MJB having read your post more thoroughly I agree with what you say entirely. However, I do not think we can blame religious brainwashing for the actions of the judge in this case. Like you see in all religions this man used his belief systems to justify an act without justification. This is not exclusive to Islam (and I would be mortified to think you felt that was what I was implying) for example the hard line Christian right who use their beliefs to justify acts of intolerable bigotry. But what is important is that these men who practice religion in this way are identified and prevented from using their beliefs to persecute others
Perhaps in some large part I am responding in response to my own emotions when I first read this. My first gut feeling (the id) was--Iranians are animals, who cares if we turn the desert into a nice shiny giant piece of glass or world largest parking lot! Then I let the emotions settle and let the civilized part of me do the thinking. I first read the story on the BBC website and its very polarizing and aside from the father gives little credit to the positive that must exist somewhere in Iran.
Unfortunately, the news and opinions out of that part of the world are very polarized. I see black and white but not grey shades. Statesment like "Its all the Israelis faults--they monsters...or...Its all the Iranians and Syrians faults they're just religious fundamentalists who will either destroy or dominates...or...Its all Americas fault all she cares about is the Jewish people and oil" seem to predominate. While these statements are comforting in that which ever one you choose it tells you exactly whose right and whose wrong--who it is okay to kill and who it isn't; in reality, the situation is far more complex--there's plenty of right and wrong going around.

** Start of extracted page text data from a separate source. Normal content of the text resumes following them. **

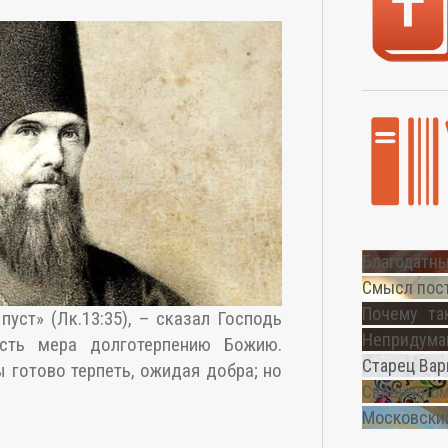
Благодатны
Смысл пос
Почему та
пуст» (Лк.13:35), – сказал Господь
Непридуман
есть мера долготерпению Божию.
Старец Вар
 готово терпеть, ожидая добра; но
Священном
Московский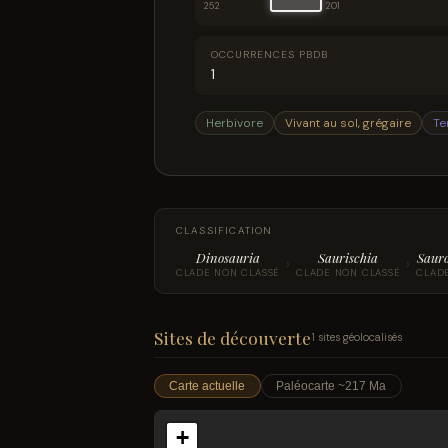
252
201
OCCURRENCES PBDB
1
Herbivore
Vivant au sol, grégaire
Te
CLASSIFICATION
Dinosauria
Saurischia
Saur
›
›
CLADE NON CLASSÉ
CLADE NON CLASSÉ
CLAD
Sites de découverte
1 sites géolocalisés
Carte actuelle
Paléocarte ~217 Ma
+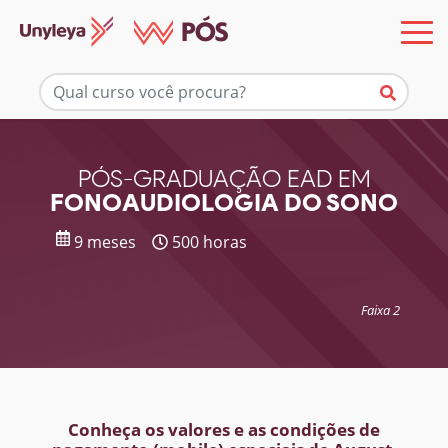
Mais informações
PÓS-GRADUAÇÃO EAD EM
FONOAUDIOLOGIA DO SONO
9 meses
500 horas
Faixa 2
Conheça os valores e as condições de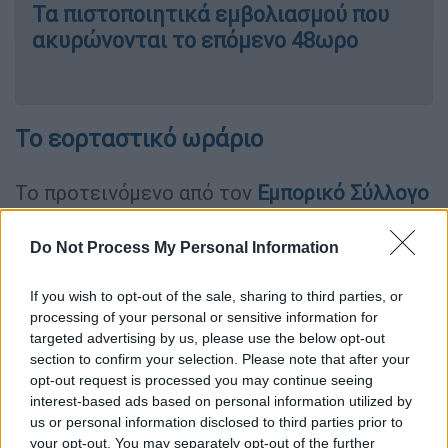
Τα πιστοποιητικά εμβολιασμού που
ακυρώνονται το επόμενο 48ωρο
Το εορταστικό ωράριο
Το προτεινόμενο από τον
Εμπορικό Σύλλογο
Αθηνών
ωράριο λειτουργίας των εμπορικών
καταστημάτων για την εορταστική περίοδο
Do Not Process My Personal Information
των Χριστουγέννων 2021, έχει ως εξής:
If you wish to opt-out of the sale, sharing to third parties, or
Κυριακή 12/12/2021 11.00 - 18.00
processing of your personal or sensitive information for
Δευτέρα 13/12/2021 10.00 - 21.00
targeted advertising by us, please use the below opt-out
section to confirm your selection. Please note that after your
Τρίτη 14/12/2021 10.00 - 21.00
opt-out request is processed you may continue seeing
Τετάρτη 15/12/2021 10.00 - 21.00
interest-based ads based on personal information utilized by
Πέμπτη 16/12/2021 10.00 - 21.00
us or personal information disclosed to third parties prior to
Παρασκευή 17/12/2021 10.00 - 21.00
your opt-out. You may separately opt-out of the further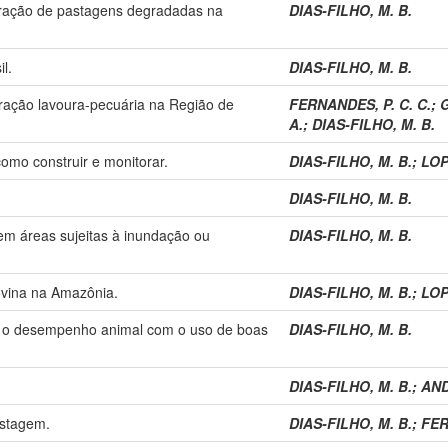
eração de pastagens degradadas na
DIAS-FILHO, M. B.
l.
DIAS-FILHO, M. B.
ração lavoura-pecuária na Região de
FERNANDES, P. C. C.
;
G
A.
;
DIAS-FILHO, M. B.
omo construir e monitorar.
DIAS-FILHO, M. B.
;
LOP
DIAS-FILHO, M. B.
 em áreas sujeitas à inundação ou
DIAS-FILHO, M. B.
bovina na Amazônia.
DIAS-FILHO, M. B.
;
LOP
ar o desempenho animal com o uso de boas
DIAS-FILHO, M. B.
DIAS-FILHO, M. B.
;
AND
astagem.
DIAS-FILHO, M. B.
;
FER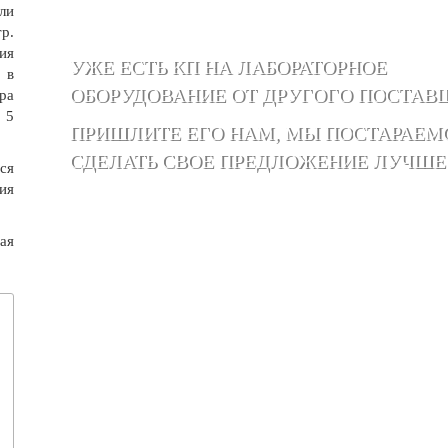
ли
р.
ия
УЖЕ ЕСТЬ КП НА ЛАБОРАТОРНОЕ
 в
ОБОРУДОВАНИЕ ОТ ДРУГОГО ПОСТАВ
ра
 5
ПРИШЛИТЕ ЕГО НАМ, МЫ ПОСТАРАЕМ
СДЕЛАТЬ СВОЕ ПРЕДЛОЖЕНИЕ ЛУЧШЕ
ся
ия
ая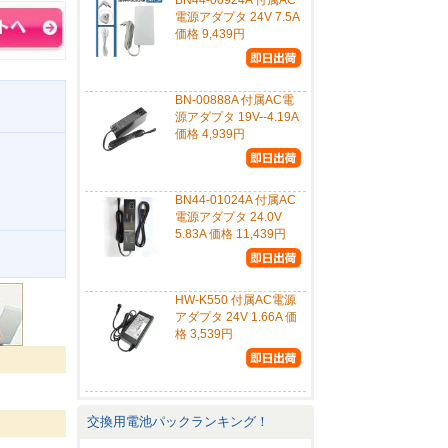
BN44-00924A 付属AC
電源アダプタ 24V 7.5A
価格 9,439円
BN-00888A 付属AC電
源アダプタ 19V--4.19A
価格 4,939円
BN44-01024A 付属AC
電源アダプタ 24.0V
5.83A 価格 11,439円
。
HW-K550 付属AC電源
アダプタ 24V 1.66A 価
格 3,539円
交換用電池パックランキング！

So, I ramble and apologize. AJS, I was responding as much to my own emotional response as anything else and I am sure that I am not alone in responding the way I did--just wanted to point out the danger of what is perhaps an initial emotional response to reading a story about a 16 year old girl being hanged by the neck until dead with her only "crime" being the victim of a rape.
07-28-2006, 07:36 AM
No system is perfect, but I do question a society that continues to adhere to a religious/legal system of this nature.
Individuals can be warm, welcoming and intelligent - at the same adhering to radical views (subjegation of women, death to Israel, suicide bombing, etc.) - these are not mutually exclusive traits/beliefs.
I personally and unapologetically object to a system that allows what appears to have happened in this case to happen - as well as those who support the maintenance of that system.
Also, sometimes the emotional response is the correct one - if you want to rationalize/justify/expain something you will - but there's no need to apologize for being disgusted by particular events, especially one as reprehensible as in this case.
Anyhow, just my two cents - which may generate some critical comments - at least we live in countries where we can disagree with one another (not to mention our respective governements) without worring about being lashed, having limbs amputated or being publicly executed.